If I'm not wrong, 'ceci' is used for singular substantives naming things, but what pronoun would you use in plural?
... ne sont pas des pipes?

What if we are talking about persons, singular/plural and masculine/feminine? How would you complete these sentences?
... n'est pas un professeur?
... n'est pas une professeure?
... ne sont pas des professeurs?
... ne sont pas des professeures?

Any other variation would apply to the pronoun? Please correct any mistake you find in the sentences.

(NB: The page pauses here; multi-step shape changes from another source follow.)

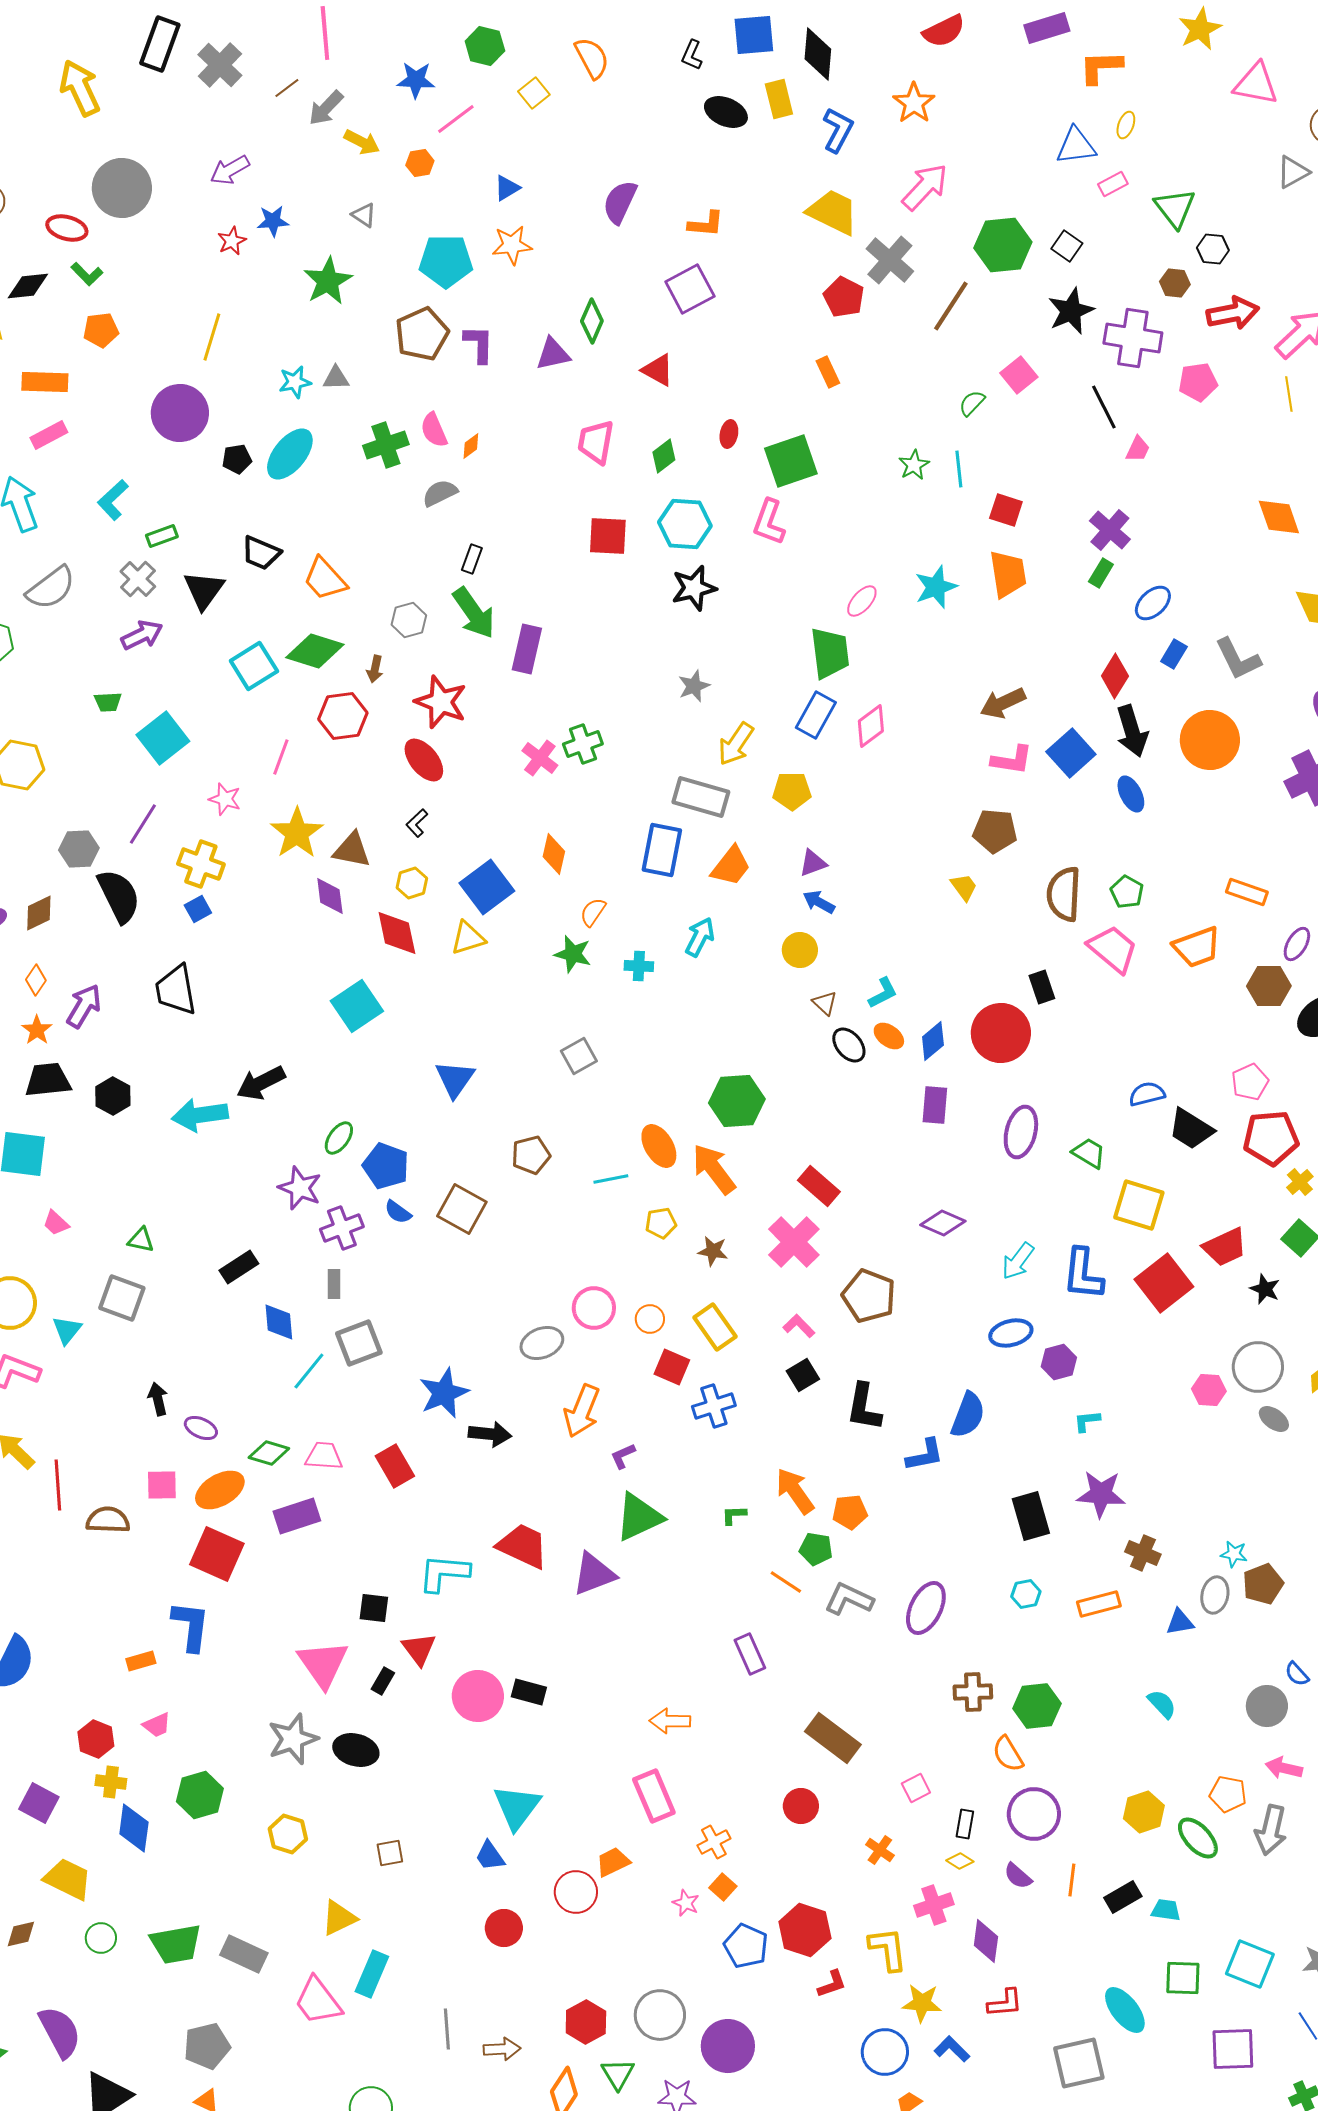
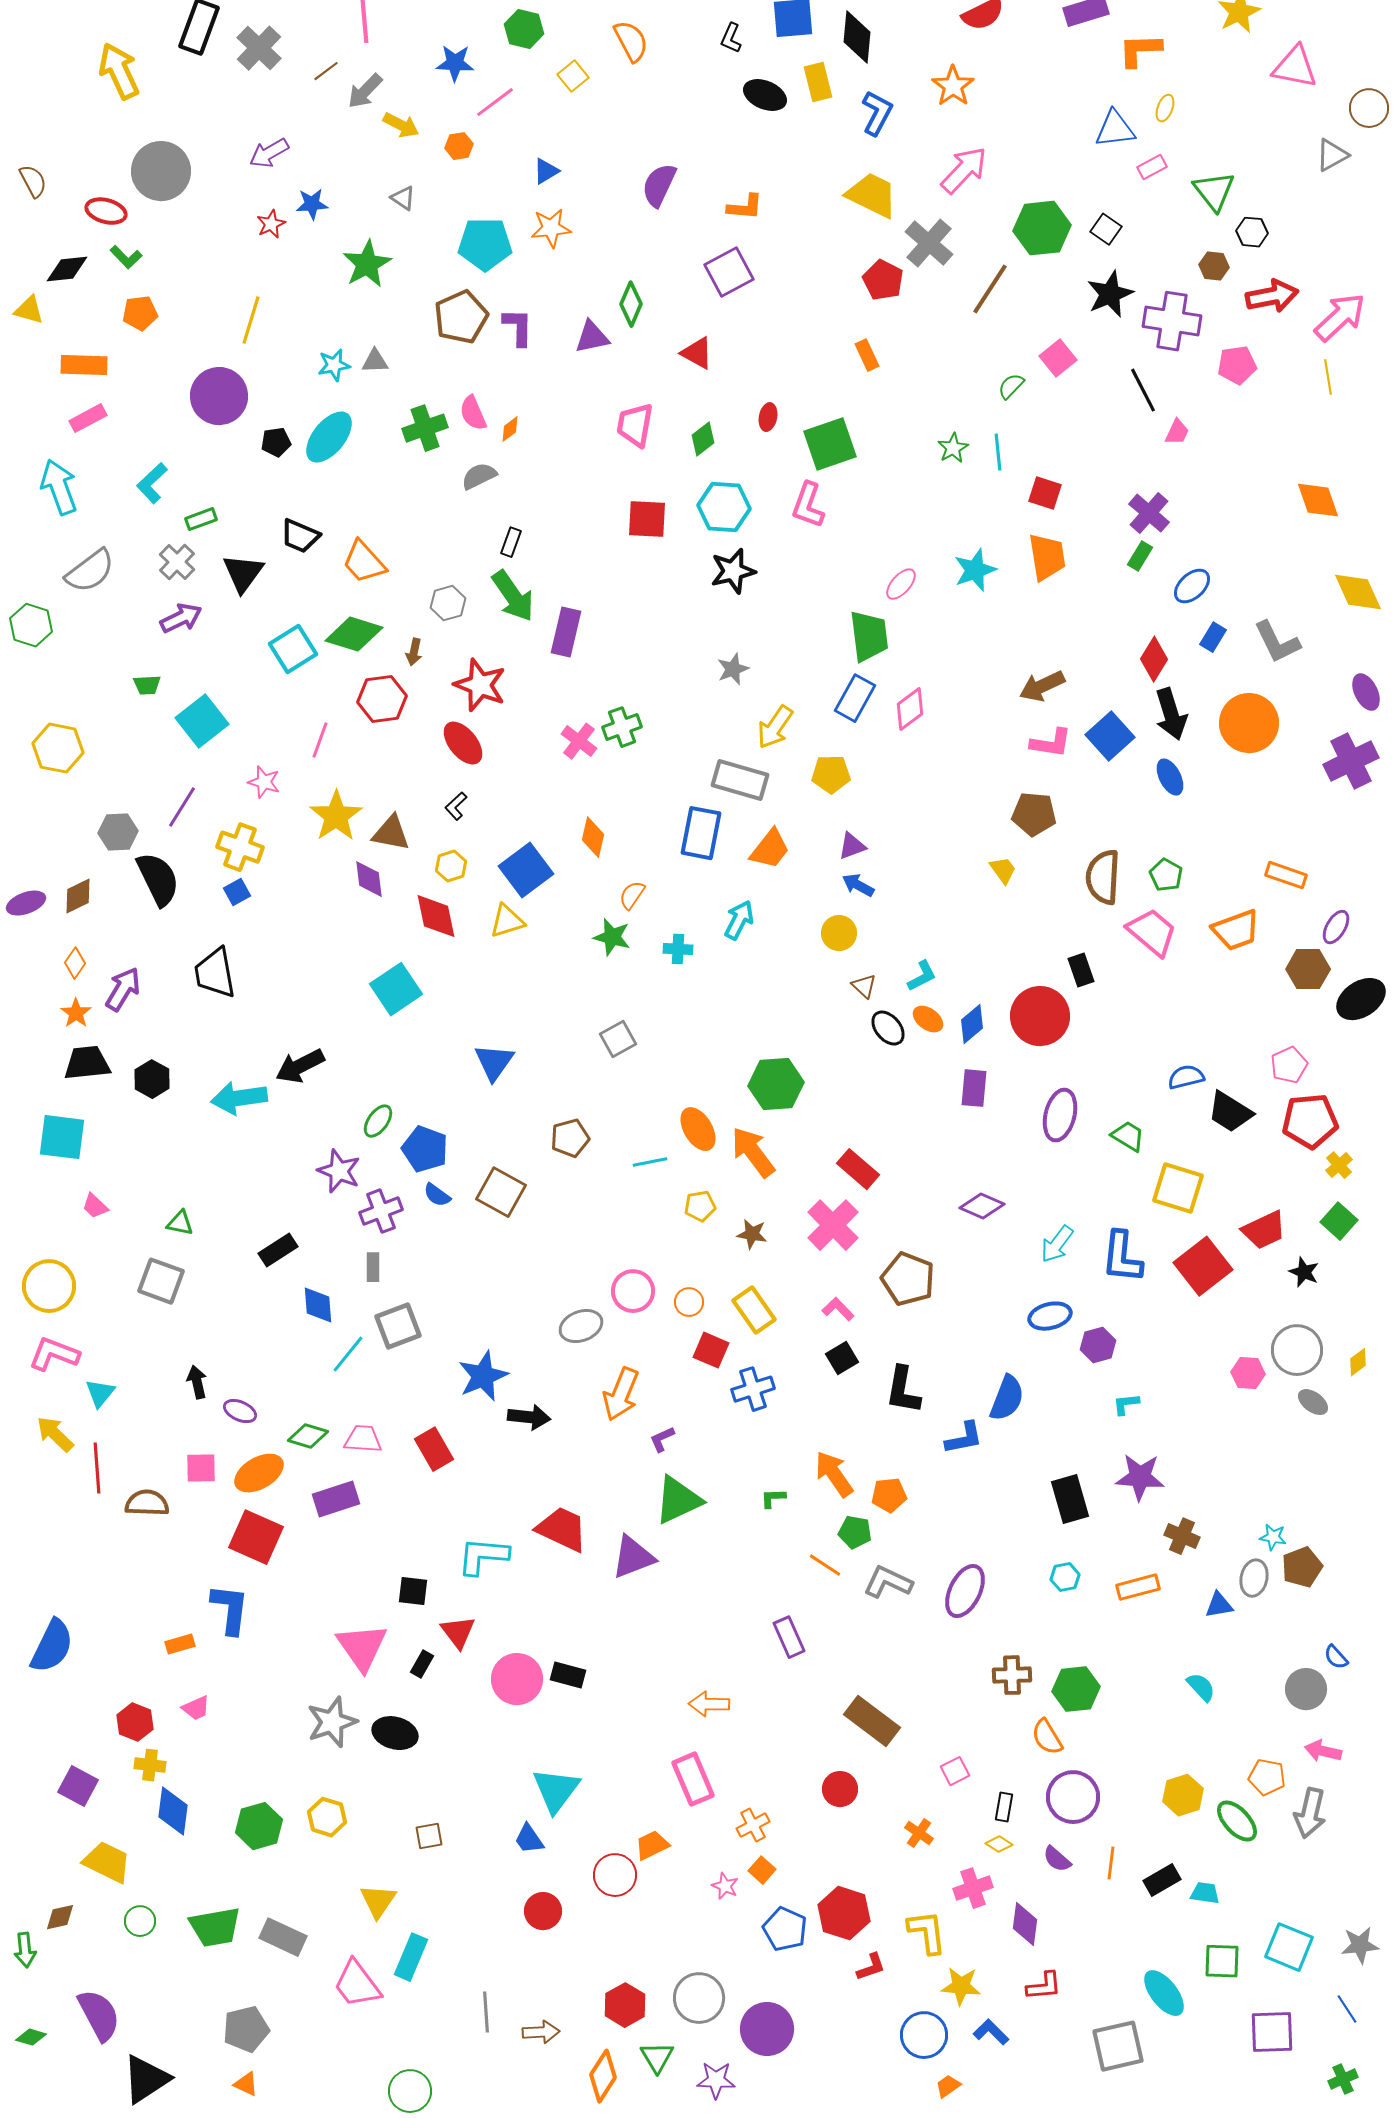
cyan triangle: (67, 1330) -> (100, 1393), moved
green hexagon: (200, 1795) -> (259, 1826), moved
yellow triangle: (339, 1918) -> (378, 1901), turned -30

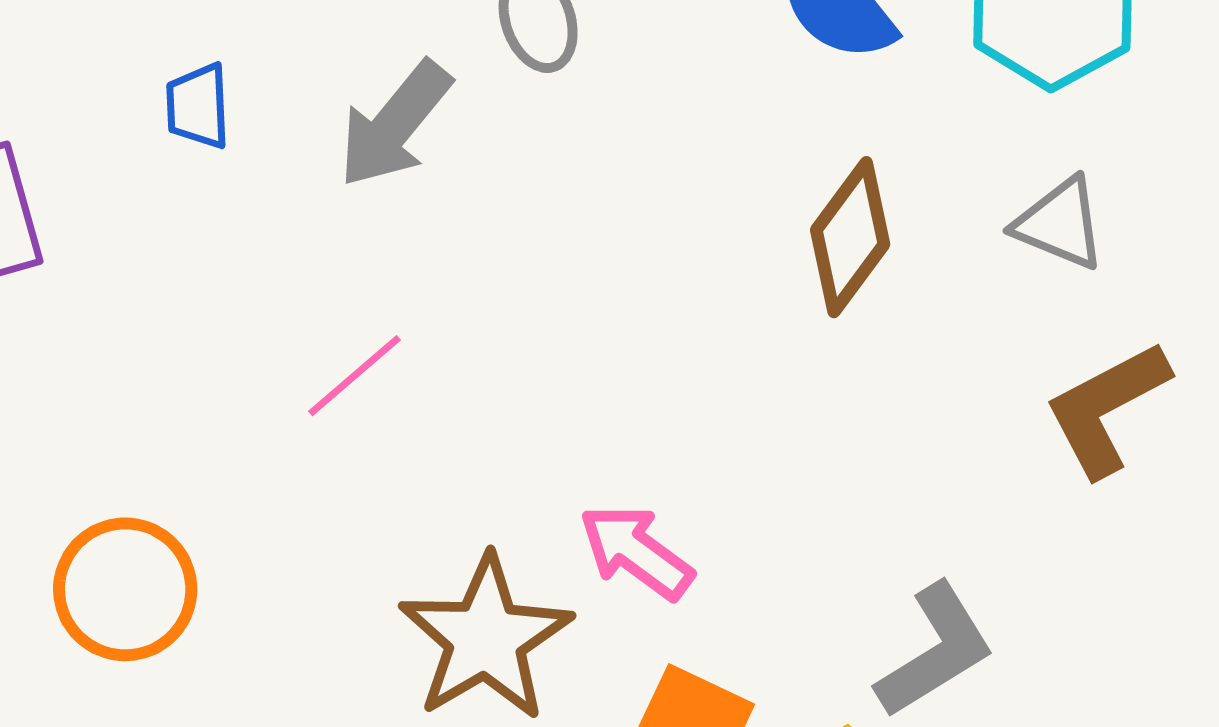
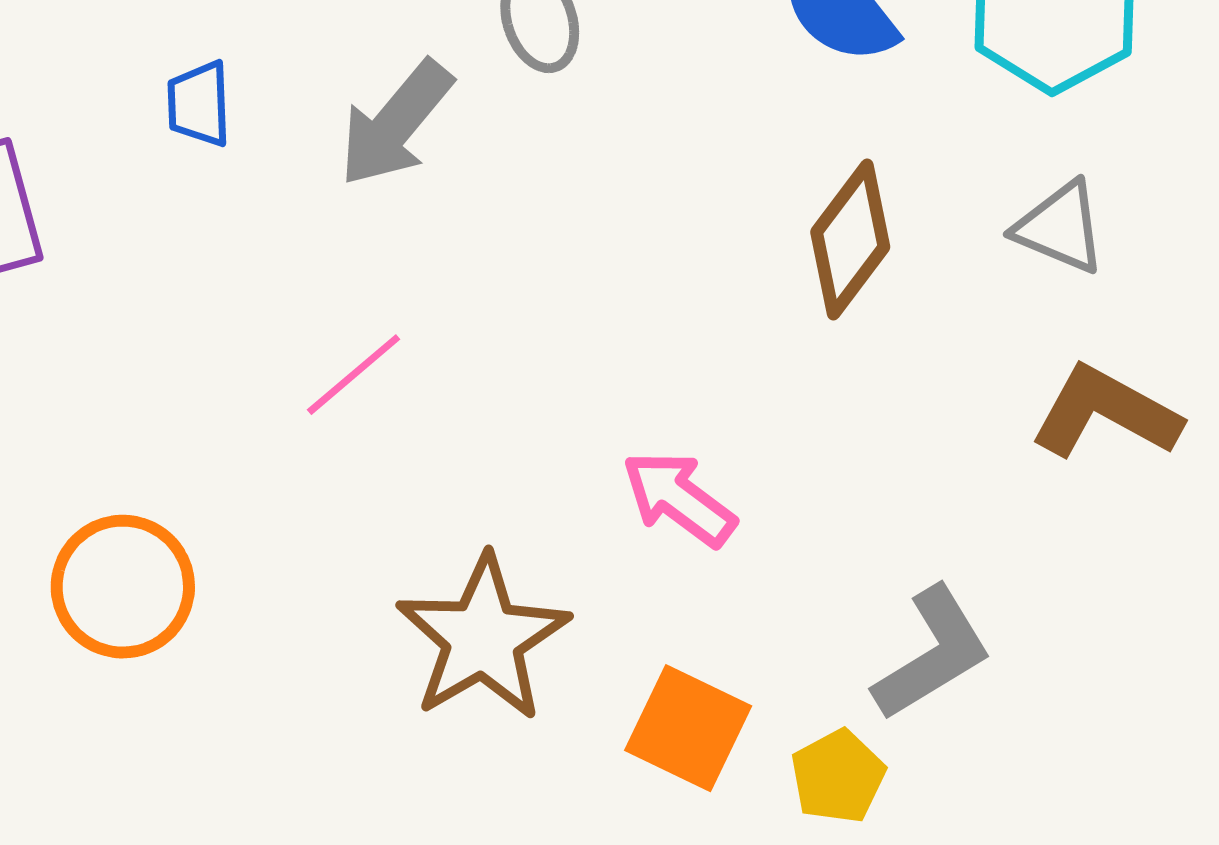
brown L-shape: (1107, 408) -> (1106, 412), turned 56
pink arrow: (636, 552) -> (679, 499), moved

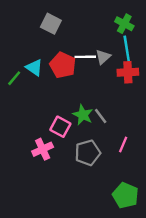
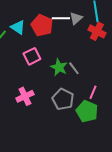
red cross: (128, 72) -> (97, 31), turned 30
pink square: (60, 127) -> (32, 56), moved, turned 36
gray pentagon: (88, 153) -> (63, 99), turned -30
green pentagon: (125, 195) -> (87, 111), moved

I also found in Google the expression 'ce ne sont pas des'. What would be valid sentences for the beginning 'ce ne sont pas des'? For example, would it be correct to write 'ce ne sont pas des professeures'?

2 Answers 2


Ceci is invariable and singular.

Unlike ce, it doesn't accommodate the plural very well.

Ceci n'est pas un cigare.
Ceci n'est pas une pipe.
Ceci n'est pas des cigares.
Ceci n'est pas des cigarettes.
Ceci ne sont pas des cigares. ❌❓ (We hear Ceux-ci ne sont pas des cigares. ✅)
Ceci ne sont pas des cigarettes.

Ce n'est pas un cigare. ✅ (colloquial variant: C'est pas...)
Ce n'est pas une pipe.
Ce n'est pas des cigares. ✅ (Colloquial, more commonly: C'est pas des...)
Ce n'est pas des cigarettes. ✅ //
Ce ne sont pas des cigares. ✅ (more formal)
Ce ne sont pas des cigarettes. ✅ //

Ceci is normally only used for things so for a teacher, ce is expected:

Ce n'est pas un professeur.
Ce n'est pas une professeure. ✅ (some people still object the feminine and would say un professeur even for a female teacher.)
Ce n'est pas des professeurs. ❓ (Dubious : C'est pas des professeurs. ✅)
Ce n'est pas des professeures. ❓ //
Ce ne sont pas des professeurs.
Ce ne sont pas des professeures.

  • 1
    I thought 'ceci' was for things but I guess there's no distinction when we refer to persons so 'ce ne sont pas des professeures' would be perfectly valid, right?
    – cdlvcdlv
    Apr 2, 2023 at 15:35
  • 1
    @cdlvcdlv Ceci isn't the best pronoun to use with people. That's the reason why I replaced references to people to references to objects in my reply, where I was more focused on a plural ceci than on the distinction people/thing. It would be rude to use ceci for humans, even more if they are present. On the opposite, ce can perfectly used for people.
    – jlliagre
    Apr 2, 2023 at 18:46
  • 1
    So, is ceux-ci the appropriate plural pronoun?
    – qrsngky
    Apr 3, 2023 at 3:14
  • 3
    Ceux-ci has a slightly different meaning, it's opposed to ceux-là similar to these ones / those ones.
    – jlliagre
    Apr 3, 2023 at 9:01

jlliagre answer's is perfectly complete.

Even if it not the purpose of your questions, additional elements about the feminine form of teacher might interest you.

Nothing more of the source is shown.